Malgré les incertitudes diagnostiques dans la maladie cœliaque, environ 80% des malades s'améliorent après l'instauration d'un régime sans gluten. L'amélioration symptomatique survient en quelques semaines alors que celle des tests d'absorption et de l'histologie peut demander des mois. Il a été démontré maintes fois qu'une observance stricte du régime sans gluten apporte de meilleurs résultats qu'une restriction partielle. Cependant, l'amélioration histologique peut parfois rester négligeable malgré une observance stricte du régime. Les malades traités par les corticoïdes sans régime d'exclusion du gluten s'améliorent sur le plan clinique et histologique et sur celui des tests d'absorption. Le mécanisme par lequel les corticoïdes protègent la muqueuse des effets du gluten n'est pas clair.
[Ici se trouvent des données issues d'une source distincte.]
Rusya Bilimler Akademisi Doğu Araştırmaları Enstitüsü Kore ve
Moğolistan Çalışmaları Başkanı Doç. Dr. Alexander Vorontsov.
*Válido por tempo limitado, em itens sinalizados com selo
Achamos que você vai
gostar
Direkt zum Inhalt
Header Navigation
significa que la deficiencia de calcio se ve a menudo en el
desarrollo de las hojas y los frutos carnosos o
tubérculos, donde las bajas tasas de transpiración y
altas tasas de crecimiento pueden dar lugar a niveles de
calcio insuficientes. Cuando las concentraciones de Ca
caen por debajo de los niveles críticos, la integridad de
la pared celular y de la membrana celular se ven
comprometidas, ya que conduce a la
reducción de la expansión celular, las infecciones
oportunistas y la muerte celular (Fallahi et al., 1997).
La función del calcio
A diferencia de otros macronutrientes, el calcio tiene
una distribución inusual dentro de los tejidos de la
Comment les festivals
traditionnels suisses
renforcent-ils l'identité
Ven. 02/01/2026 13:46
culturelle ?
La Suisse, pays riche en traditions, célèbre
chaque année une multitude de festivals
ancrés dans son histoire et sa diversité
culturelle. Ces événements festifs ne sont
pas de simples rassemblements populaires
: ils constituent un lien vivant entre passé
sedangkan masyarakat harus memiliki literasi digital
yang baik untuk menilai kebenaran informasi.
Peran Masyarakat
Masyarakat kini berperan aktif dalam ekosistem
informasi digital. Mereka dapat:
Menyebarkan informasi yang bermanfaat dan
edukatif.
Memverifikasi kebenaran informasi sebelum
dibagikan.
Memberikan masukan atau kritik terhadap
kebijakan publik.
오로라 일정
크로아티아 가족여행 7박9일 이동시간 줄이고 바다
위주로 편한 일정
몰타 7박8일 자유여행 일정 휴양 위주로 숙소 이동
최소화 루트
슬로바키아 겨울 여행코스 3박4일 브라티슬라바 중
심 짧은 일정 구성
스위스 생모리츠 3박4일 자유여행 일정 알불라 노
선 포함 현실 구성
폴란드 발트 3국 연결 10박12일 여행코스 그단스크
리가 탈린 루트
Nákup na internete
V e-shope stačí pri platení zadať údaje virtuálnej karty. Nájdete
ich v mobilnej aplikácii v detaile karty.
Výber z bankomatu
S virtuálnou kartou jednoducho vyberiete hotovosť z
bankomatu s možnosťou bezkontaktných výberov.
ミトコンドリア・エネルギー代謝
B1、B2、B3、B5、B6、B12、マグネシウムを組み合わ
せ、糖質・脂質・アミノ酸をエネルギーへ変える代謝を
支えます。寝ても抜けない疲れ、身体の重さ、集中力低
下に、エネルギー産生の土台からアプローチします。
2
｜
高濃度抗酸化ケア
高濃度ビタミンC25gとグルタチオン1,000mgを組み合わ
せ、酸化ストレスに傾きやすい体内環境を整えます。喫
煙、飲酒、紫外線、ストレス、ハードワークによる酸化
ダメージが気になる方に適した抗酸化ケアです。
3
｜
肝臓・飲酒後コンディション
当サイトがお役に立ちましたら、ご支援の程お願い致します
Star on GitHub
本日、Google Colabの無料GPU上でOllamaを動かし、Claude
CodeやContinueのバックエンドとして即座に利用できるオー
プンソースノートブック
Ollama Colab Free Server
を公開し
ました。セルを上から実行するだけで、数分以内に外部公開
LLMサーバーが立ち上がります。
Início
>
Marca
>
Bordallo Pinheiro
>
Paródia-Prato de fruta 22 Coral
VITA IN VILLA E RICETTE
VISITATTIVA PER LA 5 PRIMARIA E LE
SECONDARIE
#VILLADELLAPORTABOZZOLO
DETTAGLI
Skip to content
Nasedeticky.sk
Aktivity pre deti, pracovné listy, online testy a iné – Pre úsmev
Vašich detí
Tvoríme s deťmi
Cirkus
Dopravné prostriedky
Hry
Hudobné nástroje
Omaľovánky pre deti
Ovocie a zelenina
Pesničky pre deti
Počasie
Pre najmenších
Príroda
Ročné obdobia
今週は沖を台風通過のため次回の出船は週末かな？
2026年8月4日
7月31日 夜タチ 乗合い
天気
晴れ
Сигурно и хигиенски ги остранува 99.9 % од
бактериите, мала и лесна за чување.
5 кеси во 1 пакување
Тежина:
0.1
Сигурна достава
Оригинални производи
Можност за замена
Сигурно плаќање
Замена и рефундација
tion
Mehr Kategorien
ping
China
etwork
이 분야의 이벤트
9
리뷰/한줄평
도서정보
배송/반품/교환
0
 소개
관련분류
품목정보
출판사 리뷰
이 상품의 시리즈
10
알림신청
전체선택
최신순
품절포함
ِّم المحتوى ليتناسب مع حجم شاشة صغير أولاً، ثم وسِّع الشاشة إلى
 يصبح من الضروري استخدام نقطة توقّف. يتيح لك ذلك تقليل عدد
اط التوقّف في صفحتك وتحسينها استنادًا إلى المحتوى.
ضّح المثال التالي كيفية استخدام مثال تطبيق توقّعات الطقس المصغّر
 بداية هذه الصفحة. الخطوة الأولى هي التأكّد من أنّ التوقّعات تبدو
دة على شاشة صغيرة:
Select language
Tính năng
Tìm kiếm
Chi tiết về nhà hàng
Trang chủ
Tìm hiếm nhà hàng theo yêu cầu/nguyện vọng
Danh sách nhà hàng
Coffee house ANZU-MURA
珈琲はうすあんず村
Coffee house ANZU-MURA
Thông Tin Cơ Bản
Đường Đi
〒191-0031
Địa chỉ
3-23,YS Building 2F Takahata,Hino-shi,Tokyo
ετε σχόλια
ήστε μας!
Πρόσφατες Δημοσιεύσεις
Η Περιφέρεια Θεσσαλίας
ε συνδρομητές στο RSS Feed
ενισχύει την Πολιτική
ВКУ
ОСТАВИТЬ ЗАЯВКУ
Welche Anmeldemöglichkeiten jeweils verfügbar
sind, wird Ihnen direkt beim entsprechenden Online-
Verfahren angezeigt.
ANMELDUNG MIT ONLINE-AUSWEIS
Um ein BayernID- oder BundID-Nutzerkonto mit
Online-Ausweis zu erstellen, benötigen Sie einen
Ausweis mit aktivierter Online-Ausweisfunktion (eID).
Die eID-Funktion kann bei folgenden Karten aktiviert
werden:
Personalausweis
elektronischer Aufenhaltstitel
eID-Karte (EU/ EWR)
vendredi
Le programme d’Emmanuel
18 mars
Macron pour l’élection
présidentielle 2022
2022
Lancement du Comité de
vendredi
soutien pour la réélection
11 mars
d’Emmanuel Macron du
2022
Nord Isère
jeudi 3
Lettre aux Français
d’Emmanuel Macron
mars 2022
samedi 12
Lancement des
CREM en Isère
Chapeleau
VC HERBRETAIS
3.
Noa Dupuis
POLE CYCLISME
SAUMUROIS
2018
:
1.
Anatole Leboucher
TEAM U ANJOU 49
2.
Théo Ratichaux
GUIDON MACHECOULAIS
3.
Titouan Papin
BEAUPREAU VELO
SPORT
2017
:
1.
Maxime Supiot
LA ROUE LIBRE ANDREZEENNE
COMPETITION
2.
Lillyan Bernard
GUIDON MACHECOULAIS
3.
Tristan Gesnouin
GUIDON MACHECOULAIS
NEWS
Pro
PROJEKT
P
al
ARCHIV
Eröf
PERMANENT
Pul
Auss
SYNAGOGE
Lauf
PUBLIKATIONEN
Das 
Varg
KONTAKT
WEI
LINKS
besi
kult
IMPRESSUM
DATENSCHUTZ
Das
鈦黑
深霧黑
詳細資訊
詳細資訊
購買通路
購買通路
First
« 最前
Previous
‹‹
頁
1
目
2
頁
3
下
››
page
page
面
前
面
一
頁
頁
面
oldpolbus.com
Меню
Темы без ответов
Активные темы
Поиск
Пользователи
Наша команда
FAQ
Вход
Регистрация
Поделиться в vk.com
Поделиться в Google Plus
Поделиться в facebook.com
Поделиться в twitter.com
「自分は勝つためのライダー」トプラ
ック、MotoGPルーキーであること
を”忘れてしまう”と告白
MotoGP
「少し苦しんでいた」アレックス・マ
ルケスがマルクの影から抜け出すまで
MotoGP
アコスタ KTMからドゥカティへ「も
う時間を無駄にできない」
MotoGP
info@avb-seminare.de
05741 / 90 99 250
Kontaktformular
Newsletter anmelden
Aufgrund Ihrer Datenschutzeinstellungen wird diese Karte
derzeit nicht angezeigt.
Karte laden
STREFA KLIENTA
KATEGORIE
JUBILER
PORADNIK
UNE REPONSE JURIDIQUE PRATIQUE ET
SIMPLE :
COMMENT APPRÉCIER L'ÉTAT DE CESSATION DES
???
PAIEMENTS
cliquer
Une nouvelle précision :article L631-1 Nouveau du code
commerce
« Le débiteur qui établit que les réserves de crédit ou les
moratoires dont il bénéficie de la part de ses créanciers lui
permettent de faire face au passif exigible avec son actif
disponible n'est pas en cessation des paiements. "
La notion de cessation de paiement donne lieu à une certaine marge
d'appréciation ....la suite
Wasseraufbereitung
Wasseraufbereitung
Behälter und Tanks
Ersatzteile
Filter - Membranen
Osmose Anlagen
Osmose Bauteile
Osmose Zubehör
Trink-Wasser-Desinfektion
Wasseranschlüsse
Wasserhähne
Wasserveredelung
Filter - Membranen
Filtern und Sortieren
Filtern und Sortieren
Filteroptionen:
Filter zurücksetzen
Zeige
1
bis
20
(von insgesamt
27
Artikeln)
 Si un malade atteint de maladie cœliaque ne répond pas au régime sans gluten, d'autres possibilités ou complications doivent être envisagées :

  1. le diagnostic est erroné,
  2. le régime n'est pas correctement suivi,
  3. il existe une autre affection associée telle qu'une insuffisance pancréatique,
  4. il peut exister une ulcération du jéjunum ou de l'iléon,
  5. il peut s'agir d'un déficit en lactase avec intolérance au lait,
  6. il peut s'agir d'une sprue collagène,
  7. le malade peut avoir développé un lymphome intestinal, maladie dont l'incidence est plus élevée chez les sujets atteints de maladie cœliaque que dans la population générale et
  8. le malade peut développer une colite lymphocytaire microscopique.
  9. Il faut souligner enfin que chez un petit nombre de malades, on observe une réponse retardée au régime sans gluten, l'amélioration significative ne survenant qu'après 24 à 36 mois de traitement. Environ 50% des malades atteints de sprue réfractaire répondent aux corticoïdes. Pour de tels malades, une alimentation parentérale peut s'avérer nécessaire.